Le 8 février 2015
Georges Orwell, dans son livre 1984, lance cette idée abominable : «Si vous désirez une image de l’avenir, imaginez une botte piétinant un visage humain… éternellement». L’image est monstrueuse; elle fait frissonner d’horreur. Mais dans quelle mesure pouvons-nous l’éviter? La terre nous communique un spectacle dont plusieurs scènes évoquent l’action pernicieuse du mal. En Afrique, le drame de la faim est entretenu par des combats politiques et des haines raciales. Au Moyen Orient, le terrorisme prend des visages de plus en plus horribles. En Amérique latine, la misère fait bon ménage sur le dos des petits et des faibles. Amnistie internationale possède des dossiers volumineux sur des actes de torture dans de nombreuses prisons du monde.
La révolte ne peut-elle pas atteindre un sommet quand nous voyons l’innocent devenir la victime? «Je comprends comment tressaillira l’univers, lorsque le ciel et la terre s’uniront dans le même cri d’allégresse, lorsque le bourreau, la mère et l’enfant s’embrasseront. Le malheur, c’est que je ne puis accepter cette harmonie supérieure : je prétends qu’elle ne vaut pas une larme d’enfant car ces larmes n’ont pas été rachetées. Je veux le pardon, le baiser universel, la suppression de la souffrance. Mais si la souffrance des enfants sert à parfaire la somme des douleurs nécessaires à l’acquisition de la vérité, j’affirme que la vérité ne vaut pas un tel prix. C’est par amour pour l’humanité que je ne veux pas de cette harmonie : l’entrée coûte trop cher pour nous, j’aime mieux rendre mon billet d’entrée.» (DOSTOÏEVSKI, Les frères Karamazov)
Devant le mal et la souffrance, les uns ferment les yeux et ignorent. Ils ne peuvent supporter et fuient dans l’oubli. D’autres se résignent et s’avouent vaincus : ils cèdent à l’absurde. Le vieux Job, harcelé par son mal, proteste de toutes les forces qui lui restent. «Vraiment, la vie de l’homme est une corvée… Mes jours sont plus rapides que la navette du tisserand, ils s’achèvent quand il n’y a plus de fil. Souviens-toi, Seigneur : ma vie n’est qu’un souffle, mes yeux ne verront plus le bonheur.» (Job 7, 6-7) Oui, Job proteste contre l’injustice qui lui est faite. Dans son dépouillement, Job crie qu’il n’existe pas de solution au problème du mal, que nous restons démunis devant ce monstre et qu’il faut absolument que Dieu intervienne.

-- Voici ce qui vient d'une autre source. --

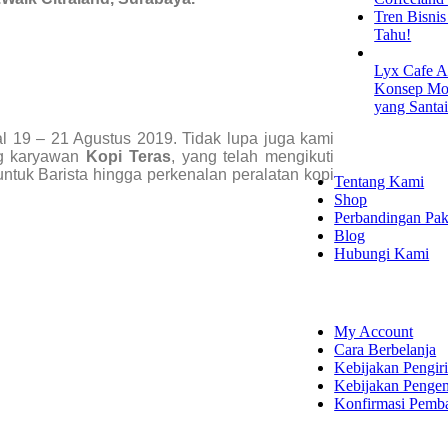
Tren Bisni
Tahu!
Lyx Cafe A
Konsep Mod
yang Santa
al 19 – 21 Agustus 2019. Tidak lupa juga kami
EXPLORE
ng karyawan
Kopi Teras
, yang telah mengikuti
 untuk Barista hingga perkenalan peralatan kopi
Tentang Kami
Shop
Perbandingan Pak
Blog
Hubungi Kami
SHOPPING
My Account
Cara Berbelanja
Kebijakan Pengir
Kebijakan Penge
Konfirmasi Pemb
LET'S CON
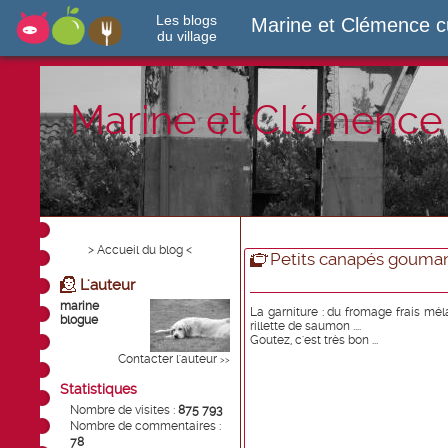
Les blogs
Marine et Clémence c
du village
Marine et Clémence 
> Accueil du blog <
Petits canapés gouma
L'auteur
marine
La garniture : du fromage frais mél
blogue
rillette de saumon ....
Goutez, c'est très bon ...
Contacter l'auteur
>>
Statistiques
Nombre de visites :
875 793
Nombre de commentaires :
78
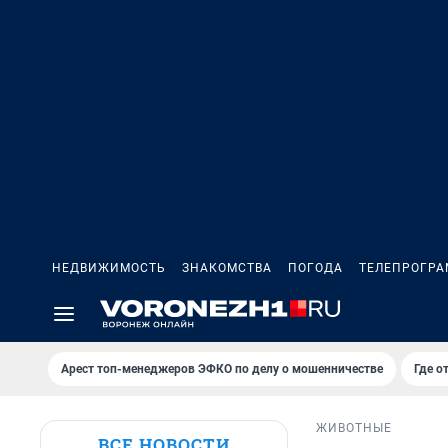
НЕДВИЖИМОСТЬ
ЗНАКОМСТВА
ПОГОДА
ТЕЛЕПРОГР
Арест топ-менеджеров ЭФКО по делу о мошенничестве
Где о
ЖИВОТНЫЕ
ВСЕ НОВОСТИ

Dans sa protestation, Job fait une profession de foi. Il appelle Dieu à la rescousse.
Un cri semblable retentira sur la colline du Golgotha, quand un autre homme reprendra la protestation de toute l’humanité souffrante : «Mon Dieu, pourquoi m’as-tu abandonné?» (Marc 15, 33) C’est en notre nom que Jésus élève la voix : il a poussé la solidarité avec nous jusqu’à la mort.
Mais, en même temps, à travers lui, nous reconnaissons Dieu. «Vraiment, cet homme était le fils de Dieu» (Marc 15, 39). En Jésus, Dieu sort du silence. Il se tient à nos côtés. Et il proteste lui aussi contre le gâchis du monde. Par la résurrection, il gifle le mal. Et toutes ces guérisons qui jalonnent l’itinéraire de la prédication de Jésus n’annoncent rien d’autre que cette bonne nouvelle de la part de Dieu : le mal ne peut avoir le dernier mot, la vie sera plus forte que la mort.